═══ RECORDS FOR THE TASK
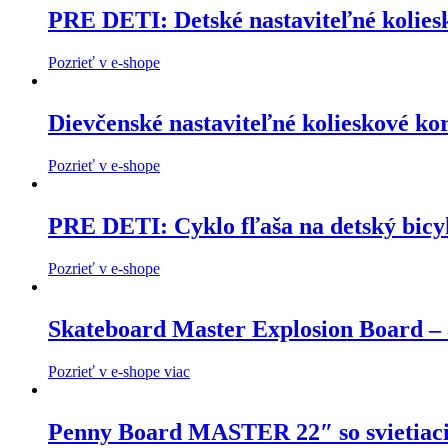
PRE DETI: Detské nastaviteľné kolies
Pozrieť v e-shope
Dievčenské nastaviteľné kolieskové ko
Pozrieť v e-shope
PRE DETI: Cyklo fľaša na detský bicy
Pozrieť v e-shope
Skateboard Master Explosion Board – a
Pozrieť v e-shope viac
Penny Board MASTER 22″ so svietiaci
══════
═══ RECORDS FOR THE TASK
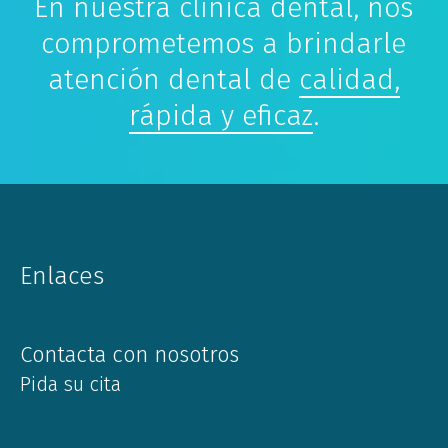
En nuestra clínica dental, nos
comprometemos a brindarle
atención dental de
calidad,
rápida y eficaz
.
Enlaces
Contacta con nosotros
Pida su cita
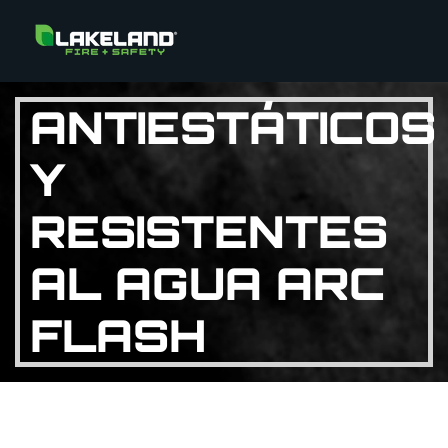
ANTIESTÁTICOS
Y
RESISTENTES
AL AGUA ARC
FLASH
══════
═══ RECORDS FOR THE TASK
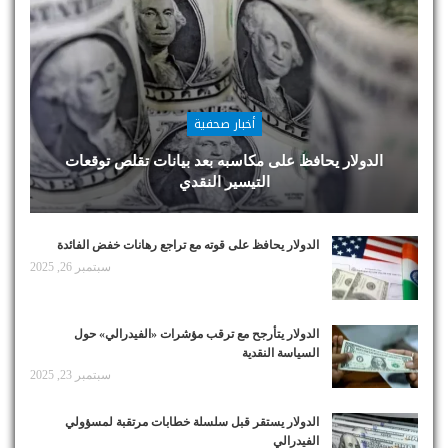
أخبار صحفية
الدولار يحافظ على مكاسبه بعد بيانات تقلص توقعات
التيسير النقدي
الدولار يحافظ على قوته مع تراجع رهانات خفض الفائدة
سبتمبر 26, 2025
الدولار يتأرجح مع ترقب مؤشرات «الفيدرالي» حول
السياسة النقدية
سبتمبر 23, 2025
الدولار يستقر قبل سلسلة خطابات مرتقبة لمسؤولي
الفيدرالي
══════
*EXERCISE INSTRUCTIONS*.
Where a line of the listing includes the word "dental", add it to the tally, and give the final number and nothing more.

*WRITTEN REPLY*.
2